_What this task involves_
Your task is to output every record exactly as it is given.

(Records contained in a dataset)
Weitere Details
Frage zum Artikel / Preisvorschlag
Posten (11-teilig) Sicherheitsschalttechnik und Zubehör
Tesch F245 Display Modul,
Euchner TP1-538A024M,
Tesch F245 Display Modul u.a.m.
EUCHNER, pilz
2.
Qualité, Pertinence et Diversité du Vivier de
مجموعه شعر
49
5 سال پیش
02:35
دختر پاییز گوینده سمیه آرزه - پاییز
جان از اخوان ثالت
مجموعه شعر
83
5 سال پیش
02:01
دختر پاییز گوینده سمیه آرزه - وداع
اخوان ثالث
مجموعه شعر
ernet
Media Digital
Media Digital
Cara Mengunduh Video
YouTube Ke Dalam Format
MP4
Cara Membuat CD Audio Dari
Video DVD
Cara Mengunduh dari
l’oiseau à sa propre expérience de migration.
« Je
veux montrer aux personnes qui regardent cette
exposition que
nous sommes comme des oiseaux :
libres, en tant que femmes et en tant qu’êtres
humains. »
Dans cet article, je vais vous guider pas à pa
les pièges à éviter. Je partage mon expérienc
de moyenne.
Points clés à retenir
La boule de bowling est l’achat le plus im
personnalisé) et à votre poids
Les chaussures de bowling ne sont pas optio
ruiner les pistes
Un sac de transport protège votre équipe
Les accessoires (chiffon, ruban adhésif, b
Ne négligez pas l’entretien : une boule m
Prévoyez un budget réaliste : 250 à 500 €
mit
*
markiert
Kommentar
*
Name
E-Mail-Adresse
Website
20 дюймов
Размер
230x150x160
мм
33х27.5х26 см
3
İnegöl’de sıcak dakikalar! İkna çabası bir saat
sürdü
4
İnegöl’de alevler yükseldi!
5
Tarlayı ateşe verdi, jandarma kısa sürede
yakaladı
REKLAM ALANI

_Reply to the task_
Weitere Details
Frage zum Artikel / Preisvorschlag
Posten (11-teilig) Sicherheitsschalttechnik und Zubehör
Tesch F245 Display Modul,
Euchner TP1-538A024M,
Tesch F245 Display Modul u.a.m.
EUCHNER, pilz
2.
Qualité, Pertinence et Diversité du Vivier de
مجموعه شعر
49
5 سال پیش
02:35
دختر پاییز گوینده سمیه آرزه - پاییز
جان از اخوان ثالت
مجموعه شعر
83
5 سال پیش
02:01
دختر پاییز گوینده سمیه آرزه - وداع
اخوان ثالث
مجموعه شعر
ernet
Media Digital
Media Digital
Cara Mengunduh Video
YouTube Ke Dalam Format
MP4
Cara Membuat CD Audio Dari
Video DVD
Cara Mengunduh dari
l’oiseau à sa propre expérience de migration.
« Je
veux montrer aux personnes qui regardent cette
exposition que
nous sommes comme des oiseaux :
libres, en tant que femmes et en tant qu’êtres
humains. »
Dans cet article, je vais vous guider pas à pa
les pièges à éviter. Je partage mon expérienc
de moyenne.
Points clés à retenir
La boule de bowling est l’achat le plus im
personnalisé) et à votre poids
Les chaussures de bowling ne sont pas optio
ruiner les pistes
Un sac de transport protège votre équipe
Les accessoires (chiffon, ruban adhésif, b
Ne négligez pas l’entretien : une boule m
Prévoyez un budget réaliste : 250 à 500 €
mit
*
markiert
Kommentar
*
Name
E-Mail-Adresse
Website
20 дюймов
Размер
230x150x160
мм
33х27.5х26 см
3
İnegöl’de sıcak dakikalar! İkna çabası bir saat
sürdü
4
İnegöl’de alevler yükseldi!
5
Tarlayı ateşe verdi, jandarma kısa sürede
yakaladı
REKLAM ALANI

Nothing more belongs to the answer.